This transcript has been edited for clarity.
This is Mark Kris from Memorial Sloan Kettering, giving a commentary on a meeting I attended a few days ago. Every year, oncologists, mainly medical oncologists from the New York metro area, get together for a conference. As part of the conference, we have a session on challenging cases, where six doctors present what they thought were challenging cases they'd seen in the past year. What struck me this year was that four of those six cases were patients with EGFR-mutant cancers. More and more for thoracic oncologists, people with EGFR-mutant disease are some of our most challenging. Why is that?
The first reason is they blessedly live a long time. We care for them for a long period of time, they have many fits and starts in their care, and we have many decisions to make.
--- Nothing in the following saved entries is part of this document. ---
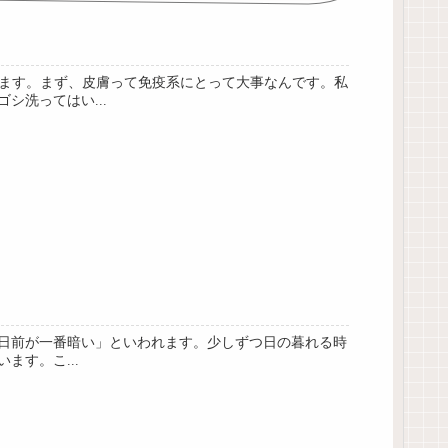
します。まず、皮膚って免疫系にとって大事なんです。私
洗ってはい...
0日前が一番暗い」といわれます。少しずつ日の暮れる時
す。こ...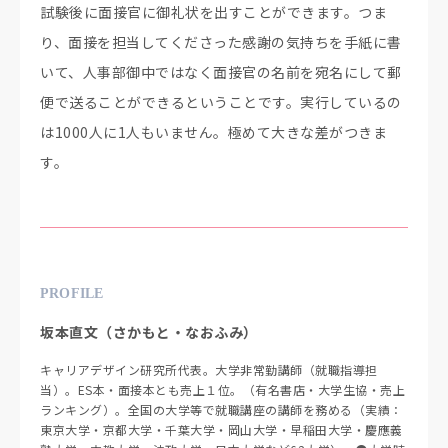
試験後に面接官に御礼状を出すことができます。つま
り、面接を担当してくださった感謝の気持ちを手紙に書
いて、人事部御中ではなく面接官の名前を宛名にして郵
便で送ることができるということです。実行しているの
は1000人に1人もいません。極めて大きな差がつきま
す。
PROFILE
坂本直文（さかもと・なおふみ）
キャリアデザイン研究所代表。大学非常勤講師（就職指導担
当）。ES本・面接本とも売上１位。（有名書店・大学生協・売上
ランキング）。全国の大学等で就職講座の講師を務める（実績：
東京大学・京都大学・千葉大学・岡山大学・早稲田大学・慶應義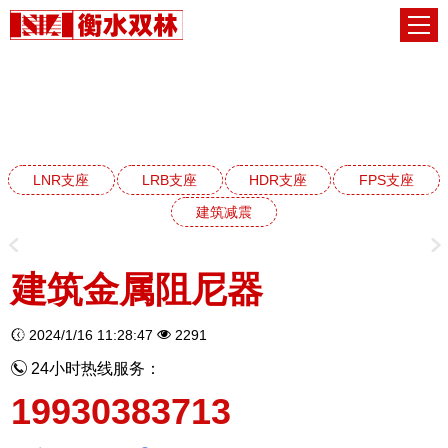
建筑减震阻尼器系列
网站首页
建筑减震阻尼器系列
LNR支座
LRB支座
HDR支座
FPS支座
建筑减震
建筑金属阻尼器
2024/1/16 11:28:47
2291
24小时热线服务：
19930383713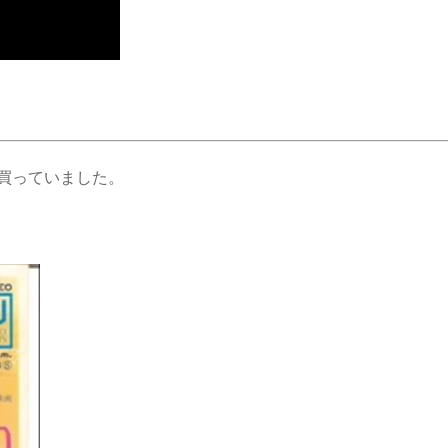
買っていました。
We are put on the spot over and over again.
The other good thing is that many things help. But the negative is also that many things help. We have to spend a large amount of time figuring things out. Because we know that things work, we're very disappointed when they don't — it's almost unexpected — and our patients feel the same.
The last thing we have to remember is that for so many patients, and particularly, those with EGFR-mutant disease, it is a much more difficult time when the cancer recurs than even when it's diagnosed. I have to remind even myself when I'm faced with a documented recurrence that I have to say to the patient that this is tougher than when the cancer was first diagnosed. I have a couple of thoughts on this.
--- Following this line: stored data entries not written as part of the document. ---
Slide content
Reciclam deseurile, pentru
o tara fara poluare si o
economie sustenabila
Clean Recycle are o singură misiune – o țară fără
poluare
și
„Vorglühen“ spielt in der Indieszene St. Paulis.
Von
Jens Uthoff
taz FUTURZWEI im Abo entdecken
First, please get everything you can out of the treatment that has gotten the patient to that point. Don't rush to change treatment if the patient is fit, they're back to their normal life, and there's no untoward side effect or dangerous side effect. Think long and hard about continuing that patient on their treatment for all you can.
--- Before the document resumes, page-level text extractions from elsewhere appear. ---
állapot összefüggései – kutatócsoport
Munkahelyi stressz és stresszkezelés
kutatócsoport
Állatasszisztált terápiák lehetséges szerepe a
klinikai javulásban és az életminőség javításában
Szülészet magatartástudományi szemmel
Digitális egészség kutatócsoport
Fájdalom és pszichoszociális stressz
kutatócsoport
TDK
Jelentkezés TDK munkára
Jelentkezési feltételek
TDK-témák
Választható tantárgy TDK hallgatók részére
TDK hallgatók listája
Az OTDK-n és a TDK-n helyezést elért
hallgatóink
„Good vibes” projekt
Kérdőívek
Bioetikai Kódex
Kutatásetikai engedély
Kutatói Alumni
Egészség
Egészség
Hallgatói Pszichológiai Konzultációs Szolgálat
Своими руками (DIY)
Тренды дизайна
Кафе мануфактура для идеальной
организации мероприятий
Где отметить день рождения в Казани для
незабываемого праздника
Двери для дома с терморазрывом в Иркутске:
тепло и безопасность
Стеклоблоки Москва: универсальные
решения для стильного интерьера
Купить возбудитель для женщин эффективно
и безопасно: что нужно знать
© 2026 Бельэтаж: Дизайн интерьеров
The second thing is, don't be hesitant to rebiopsy those cancers and get tissue. That's our best chance to get all the information available to find additional chances for benefit. Let's say you find an ALK fusion; it opens up a new door that you wouldn't have by just looking at the standards of care.
Next, please, when you do change, change that systemic therapy wisely. Also, please remember that the oligo situation — oligometastasis, oligoprogression, oligorecurrence — all of those things give you an opportunity to use a local therapy and stay on a successful systemic therapy. I urge you to use them all.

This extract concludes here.